───── MATERIAL SUPPLIED

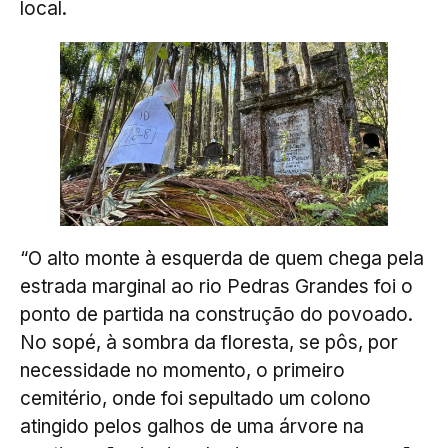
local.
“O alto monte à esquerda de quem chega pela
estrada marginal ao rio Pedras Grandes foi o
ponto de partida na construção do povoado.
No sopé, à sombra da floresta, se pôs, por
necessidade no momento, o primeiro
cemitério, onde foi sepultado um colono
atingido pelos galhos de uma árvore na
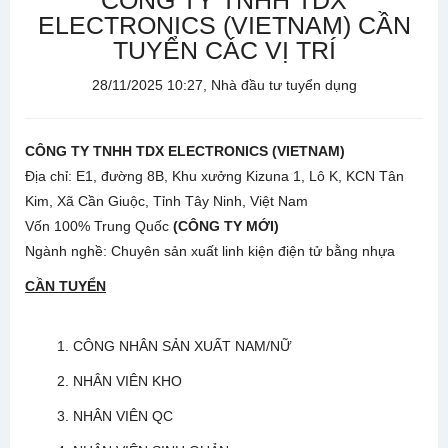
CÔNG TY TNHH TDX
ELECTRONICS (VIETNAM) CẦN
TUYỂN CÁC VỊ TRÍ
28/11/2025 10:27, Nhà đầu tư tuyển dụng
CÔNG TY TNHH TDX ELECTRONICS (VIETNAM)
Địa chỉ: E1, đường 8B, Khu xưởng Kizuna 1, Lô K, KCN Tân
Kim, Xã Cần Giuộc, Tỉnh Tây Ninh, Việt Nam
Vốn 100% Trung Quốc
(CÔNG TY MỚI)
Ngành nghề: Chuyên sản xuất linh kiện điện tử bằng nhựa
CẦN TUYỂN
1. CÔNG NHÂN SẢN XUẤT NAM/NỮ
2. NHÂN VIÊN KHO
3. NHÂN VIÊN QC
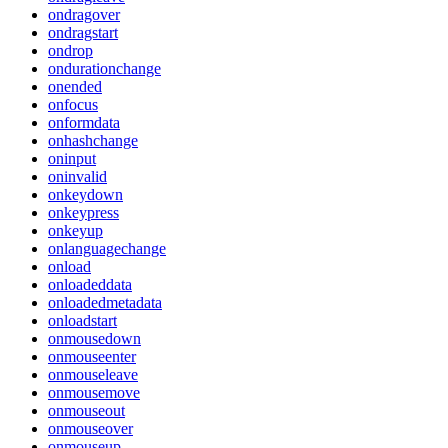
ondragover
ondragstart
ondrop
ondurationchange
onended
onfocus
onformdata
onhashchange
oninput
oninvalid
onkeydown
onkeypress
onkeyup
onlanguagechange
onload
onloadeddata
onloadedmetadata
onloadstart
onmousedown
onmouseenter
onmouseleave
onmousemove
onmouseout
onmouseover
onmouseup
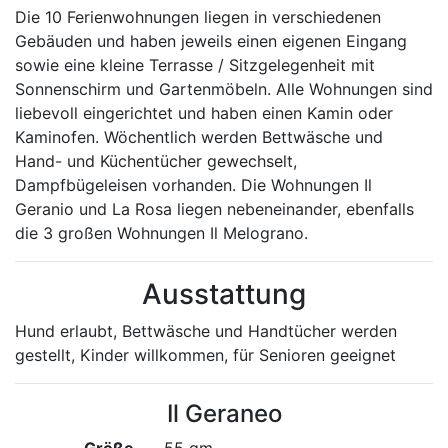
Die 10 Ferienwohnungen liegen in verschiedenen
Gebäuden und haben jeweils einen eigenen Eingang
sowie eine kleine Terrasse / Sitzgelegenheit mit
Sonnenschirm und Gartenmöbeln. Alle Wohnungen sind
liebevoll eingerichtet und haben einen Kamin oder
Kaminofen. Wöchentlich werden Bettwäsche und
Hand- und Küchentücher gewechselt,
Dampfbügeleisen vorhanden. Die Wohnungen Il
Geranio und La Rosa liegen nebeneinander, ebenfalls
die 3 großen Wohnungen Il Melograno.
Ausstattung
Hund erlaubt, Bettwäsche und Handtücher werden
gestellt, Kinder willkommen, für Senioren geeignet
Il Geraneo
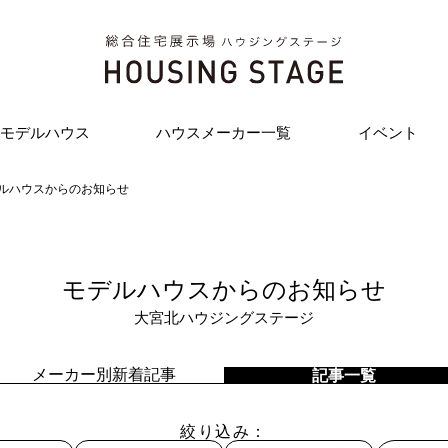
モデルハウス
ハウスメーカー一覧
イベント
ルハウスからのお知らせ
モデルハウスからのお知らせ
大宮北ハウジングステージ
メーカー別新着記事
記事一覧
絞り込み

──────────

Only the lines from the one with "TUYỂN CÁC VỊ TRÍ" through the final line of the entries belong in the answer, set down exactly, with both ends included and no pictures.

TUYỂN CÁC VỊ TRÍ
28/11/2025 10:27, Nhà đầu tư tuyển dụng
CÔNG TY TNHH TDX ELECTRONICS (VIETNAM)
Địa chỉ: E1, đường 8B, Khu xưởng Kizuna 1, Lô K, KCN Tân
Kim, Xã Cần Giuộc, Tỉnh Tây Ninh, Việt Nam
Vốn 100% Trung Quốc
(CÔNG TY MỚI)
Ngành nghề: Chuyên sản xuất linh kiện điện tử bằng nhựa
CẦN TUYỂN
1. CÔNG NHÂN SẢN XUẤT NAM/NỮ
2. NHÂN VIÊN KHO
3. NHÂN VIÊN QC
ondragover
ondragstart
ondrop
ondurationchange
onended
onfocus
onformdata
onhashchange
oninput
oninvalid
onkeydown
onkeypress
onkeyup
onlanguagechange
onload
onloadeddata
onloadedmetadata
onloadstart
onmousedown
onmouseenter
onmouseleave
onmousemove
onmouseout
onmouseover
onmouseup
Die 10 Ferienwohnungen liegen in verschiedenen
Gebäuden und haben jeweils einen eigenen Eingang
sowie eine kleine Terrasse / Sitzgelegenheit mit
Sonnenschirm und Gartenmöbeln. Alle Wohnungen sind
liebevoll eingerichtet und haben einen Kamin oder
Kaminofen. Wöchentlich werden Bettwäsche und
Hand- und Küchentücher gewechselt,
Dampfbügeleisen vorhanden. Die Wohnungen Il
Geranio und La Rosa liegen nebeneinander, ebenfalls
die 3 großen Wohnungen Il Melograno.
Ausstattung
Hund erlaubt, Bettwäsche und Handtücher werden
gestellt, Kinder willkommen, für Senioren geeignet
Il Geraneo
モデルハウス
ハウスメーカー一覧
イベント
ルハウスからのお知らせ
モデルハウスからのお知らせ
大宮北ハウジングステージ
メーカー別新着記事
記事一覧
絞り込み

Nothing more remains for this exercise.